The moment I stopped reading the script as a seriously toned zombie story and said, "wait, I think this is supposed to be campy horror comedy" was when, at the family dinner, Evan asks Eunice to pass him the lady fingers.
Y'know, like, a bowl of real lady's fingers.
Groan.
So, I adjusted my mind to be critical of what I thought I was reading. Campy horror comedy. If the entire story had been in the Lestrade household, or at least in that tone, it would easily have won me over. Because that's some seriously campy, over the top shit. It could be zombie Dark Shadows.
Unfortunately, that's a minimal part of the pilot and there's the rest of the story, which is so drawn out and mind-numbing I refuse to look back at pages to summarize it.
Yes, some humans do know about the zombies.
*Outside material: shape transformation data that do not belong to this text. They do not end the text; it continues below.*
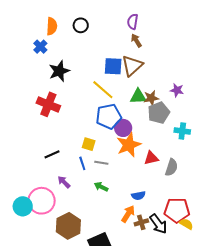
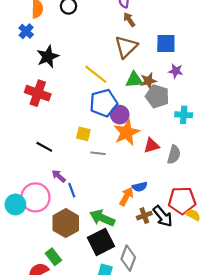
blue square: (113, 66) -> (166, 44), moved
gray pentagon: (159, 113) -> (157, 96), turned -30
black line: (52, 154) -> (44, 147), turned 56
blue line: (82, 163) -> (72, 190), moved
green arrow: (101, 187) -> (102, 218), moved, size x1.6
orange arrow: (128, 214) -> (126, 196), moved

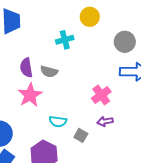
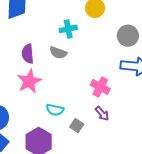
gray semicircle: (49, 72) -> (58, 53), moved
pink cross: (101, 95) -> (100, 87), turned -30
purple arrow: (105, 121) -> (102, 114), turned -126

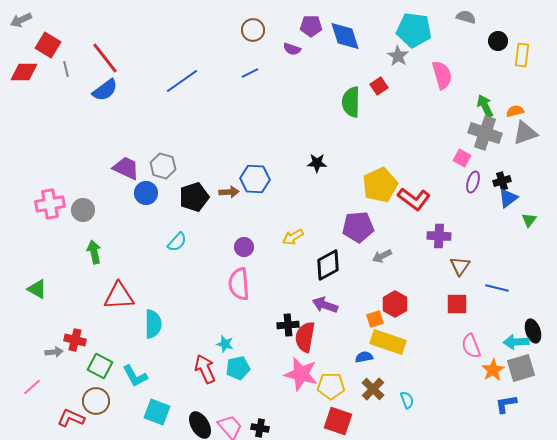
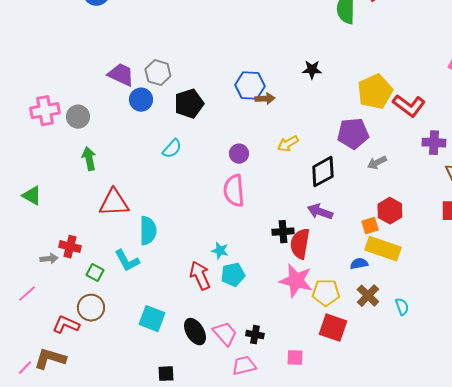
brown arrow: (229, 192) -> (265, 99), moved
green square: (100, 366) -> (95, 273), size x0.7
cyan L-shape: (135, 376) -> (127, 261), moved

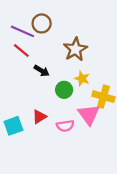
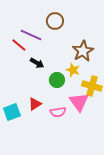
brown circle: (42, 23) -> (55, 21), moved
purple line: (22, 31) -> (31, 35), moved
brown star: (75, 49) -> (83, 51), moved

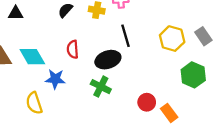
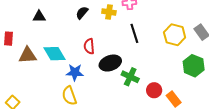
black ellipse: (108, 60) -> (110, 63), moved
green cross: (101, 87) -> (130, 77), moved
yellow semicircle: (34, 103) -> (69, 96), moved

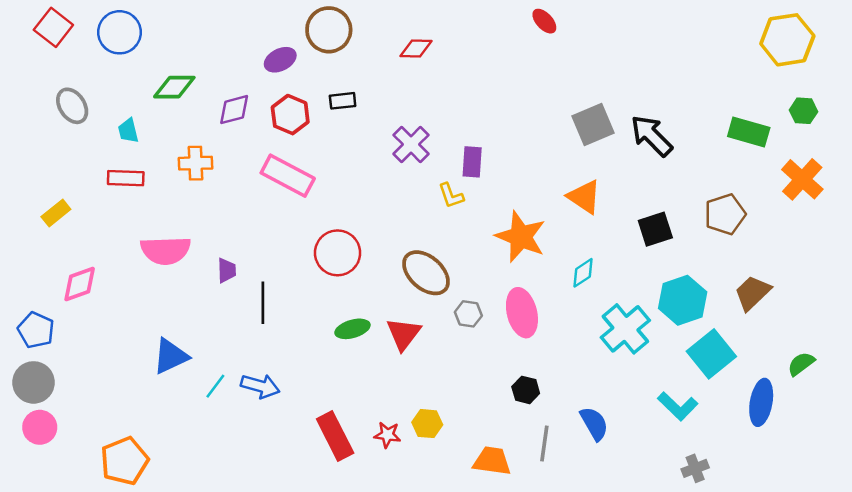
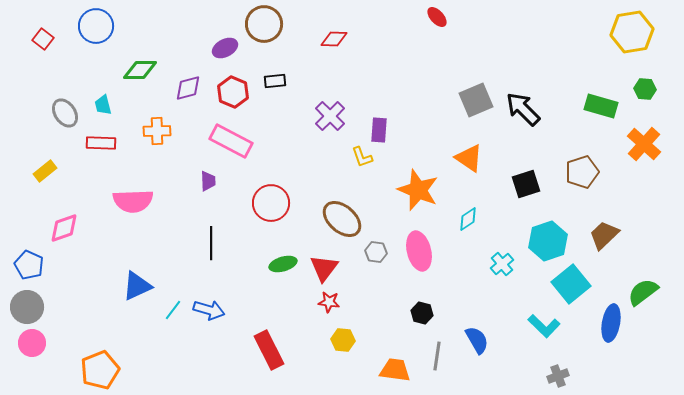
red square: (53, 27) -> (43, 39), moved, size x0.7
gray ellipse: (72, 106) -> (65, 113), moved
purple trapezoid: (227, 270) -> (208, 181), moved
cyan cross: (625, 329) -> (502, 264), size x0.6
green semicircle: (801, 364) -> (643, 292), size x1.4
red star: (387, 435) -> (329, 302), moved

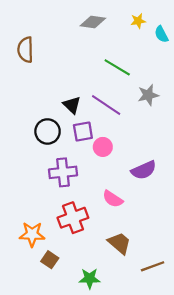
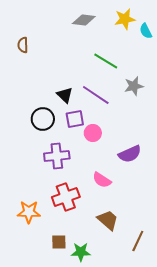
yellow star: (138, 21) -> (125, 19), size x1.5
brown semicircle: (25, 50) -> (23, 45), size x0.7
brown square: (50, 260) -> (59, 242), moved, turned -35
brown line: (153, 266) -> (138, 241), turned -45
And there's a zombie hunter closing in on Jayce through a circle of friends (who want to start a new Awakening) she keeps. Naturally, he turns out to be Matt's father, and as he's said that zombie hunting is passed down through families, even though Matt shows no signs of knowing anything about zombies, it implies in the future that he very well could be coming after Jenna.
Here's the problem, as I've said above.
It's a departure. It's too far from the "zombie" lore we're used to, and it simultaneously commits the same mistake I felt Secret Circle did... there isn't enough "normal."
Whereas I looked at Secret Circle through the lens of The Vampire Diaries (same source material author, same two producers adapting it), I think Awakening, more than anything, wants to be the True Blood of zombie television series. So let's look at it like that.
Yeah, there's the gore, the camp, the horror. But it's from the wrong point of view, and you really don't get much in the way of seductive romance between Jenna and Matt.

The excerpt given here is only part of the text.